If "those who know better" are talking, they’re certainly not quoted in the editorial. Mayor Ryan is also quoted, from the same Chamber event, as repeating another little aphorism we’re apparently growing numb to:

This was another phrase (or words approximating it) that was thrown around at ‘Outlook’ by Patrick and others, including Springfield Mayor Charles Ryan. This is the ‘as Springfield goes, so goes the region’ argument, and while there is some easily accessible evidence to indicate that this is not entirely true, a healthier Springfield would do wonders for the region.

This sounds like saying, it would be nice, but it’s not necessarily all that important. After all, evidence to the contrary is easily accessible. And… wonders? Let’s just talk stability here, not wonders.

A city in the hole doesn’t do the region any favors. People in the region (as well as plenty in the city itself) seem angry at Springfield, over years of buildup, perhaps mixed with mild to severe feelings of guilt for leaving it in mind, body or soul. The idea of being flushed down the toilet along with the city makes both businesses and residents scamper away further, and rubbing it in only exacerbates the feeling of fleedom.

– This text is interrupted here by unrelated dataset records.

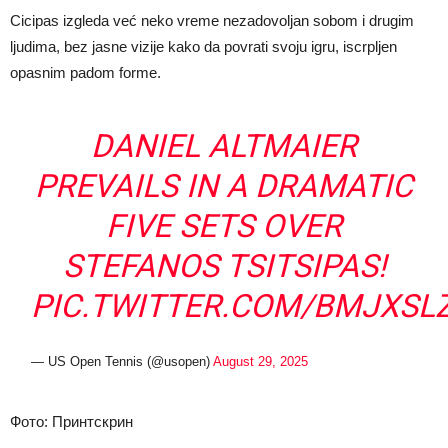
Cicipas izgleda već neko vreme nezadovoljan sobom i drugim
ljudima, bez jasne vizije kako da povrati svoju igru, iscrpljen
opasnim padom forme.
DANIEL ALTMAIER
PREVAILS IN A DRAMATIC
FIVE SETS OVER
STEFANOS TSITSIPAS!
PIC.TWITTER.COM/BMJXSL
— US Open Tennis (@usopen)
August 29, 2025
Фото: Принтскрин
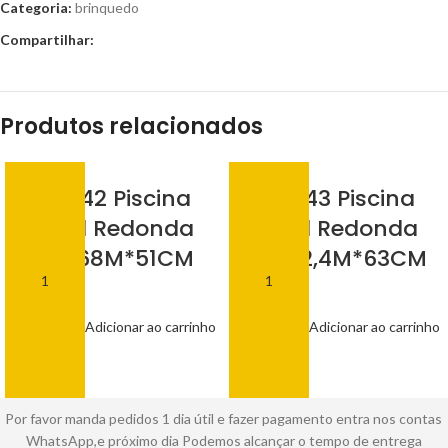
Categoria:
brinquedo
Compartilhar:
Produtos relacionados
BM-F1142 Piscina
BM-F1143 Piscina
Inflavel Redonda
Inflavel Redonda
690L 1,68M*51CM
2600L 2,4M*63CM
R$
135,00
R$
215,00
Adicionar ao carrinho
Adicionar ao carrinho
Por favor manda pedidos 1 dia útil e fazer pagamento entra nos contas
WhatsApp,e próximo dia Podemos alcançar o tempo de entrega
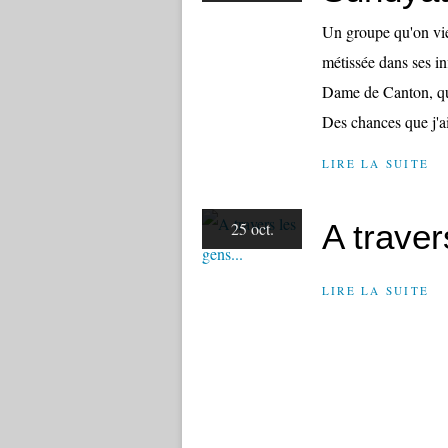
Un groupe qu'on vie
métissée dans ses i
Dame de Canton, qua
Des chances que j'aill
LIRE LA SUITE
A traver
25 oct.
LIRE LA SUITE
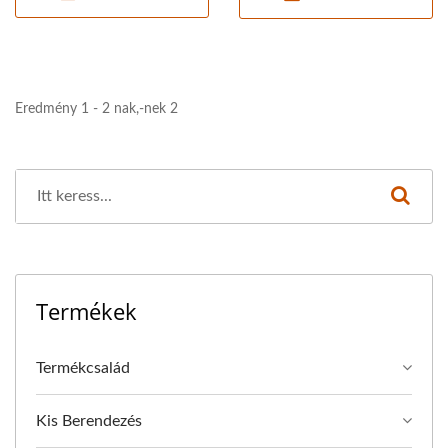
Eredmény 1 - 2 nak,-nek 2
Termékek
Termékcsalád
Kis Berendezés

We perhaps need an approach to the regional discussion that acknowledges lukewarm or city-nausea feelings as real and understandable, but doesn’t dwell on them. Statements like, "Let’s not all go down the tubes together!" will not necessarily gain enthusiastic support.

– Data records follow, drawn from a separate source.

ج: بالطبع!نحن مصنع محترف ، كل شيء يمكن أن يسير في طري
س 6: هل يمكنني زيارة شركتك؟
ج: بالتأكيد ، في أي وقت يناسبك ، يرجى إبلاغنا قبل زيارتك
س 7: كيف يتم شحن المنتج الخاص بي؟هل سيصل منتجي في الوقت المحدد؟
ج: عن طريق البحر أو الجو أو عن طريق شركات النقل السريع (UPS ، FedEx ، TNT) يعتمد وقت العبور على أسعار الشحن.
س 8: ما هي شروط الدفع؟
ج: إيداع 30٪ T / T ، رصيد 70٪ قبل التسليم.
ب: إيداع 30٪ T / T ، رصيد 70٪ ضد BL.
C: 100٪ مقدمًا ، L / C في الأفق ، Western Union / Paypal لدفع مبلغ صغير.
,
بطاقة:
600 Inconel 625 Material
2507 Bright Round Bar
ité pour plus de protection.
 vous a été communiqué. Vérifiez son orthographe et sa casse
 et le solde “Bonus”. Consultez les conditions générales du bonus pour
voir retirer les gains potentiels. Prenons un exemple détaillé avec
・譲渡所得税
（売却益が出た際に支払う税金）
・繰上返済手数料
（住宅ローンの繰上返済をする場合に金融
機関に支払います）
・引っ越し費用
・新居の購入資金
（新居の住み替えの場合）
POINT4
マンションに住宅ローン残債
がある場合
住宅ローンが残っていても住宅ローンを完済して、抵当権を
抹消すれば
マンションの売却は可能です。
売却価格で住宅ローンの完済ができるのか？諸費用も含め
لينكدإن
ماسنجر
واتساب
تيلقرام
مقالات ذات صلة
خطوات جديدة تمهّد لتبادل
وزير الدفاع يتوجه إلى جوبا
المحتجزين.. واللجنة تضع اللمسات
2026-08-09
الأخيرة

At this point, actually, I’m not sure what statements will, which is why I cringe every time there are sweeping public comments about the current condition of the city. And yet the city needs champions. We just need them to sort of keep their heads down, and not be too flashy about their championing. Man, that is not an easy line to walk. Could that have something to do with why folks are not exactly lining up to be the next mayor?

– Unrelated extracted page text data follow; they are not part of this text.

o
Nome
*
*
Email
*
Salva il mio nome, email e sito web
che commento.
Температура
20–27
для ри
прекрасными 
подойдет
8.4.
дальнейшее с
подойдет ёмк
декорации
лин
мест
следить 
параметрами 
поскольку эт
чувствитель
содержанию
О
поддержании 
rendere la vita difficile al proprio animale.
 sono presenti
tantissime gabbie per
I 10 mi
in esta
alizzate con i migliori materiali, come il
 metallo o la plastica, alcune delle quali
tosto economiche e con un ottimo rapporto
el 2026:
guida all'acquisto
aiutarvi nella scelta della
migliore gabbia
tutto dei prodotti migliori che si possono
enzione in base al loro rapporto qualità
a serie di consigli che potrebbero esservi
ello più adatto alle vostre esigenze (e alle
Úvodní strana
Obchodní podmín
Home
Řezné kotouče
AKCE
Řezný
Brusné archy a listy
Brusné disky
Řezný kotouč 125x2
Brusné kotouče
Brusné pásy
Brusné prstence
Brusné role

In other lukewarm news, State Rep. Mary Rogeness of Longmeadow was on "The State We’re In" last week with Jim Madigan. In a brief portion of the interview discussing the control board, Rogeness said that she thinks a primary contributing factor to the board’s presence in the city was "the relationship" between then-Governor Mitt Romney and Mayor Ryan.

She goes on to describe her initial support of the board and how it was preferable to the appointment of a receiver, and Madigan lets her drop the issue about Romney and Ryan. I was left feeling so dissatisfied with the comment, which seemed to disregard all understanding of past complex municipal issues, that I could not bear to watch the rest of the interview, so I have no idea if Rogeness ever came back to the comment. It was not clear whether she indicated that "the relationship" between the governor and the mayor saved the city from a receiver, thereby keeping the mayor and city council intact, or whether she indicated that "the relationship" was so cool and remote (as Ryan has told me personally) that it plunged the city straight into state control without question, or whether she was implying that if "the relationship" had been better, perhaps a loan could have been granted instead (as Ryan was pursuing at one point), without the board part, that is. Water under the bridge? In a way, yes, but then, why mention it?

Sometimes it seems preferable to behave as a city automaton, without thought or feeling. Watch interviews and listen to speeches, catch news reports and read the inane selected quotations—but do not internalize, do not process, do not question. What’s the most appropriate response? Numbness? A vapid smile? All’s well; "Springfield will not fail" on our governor’s watch.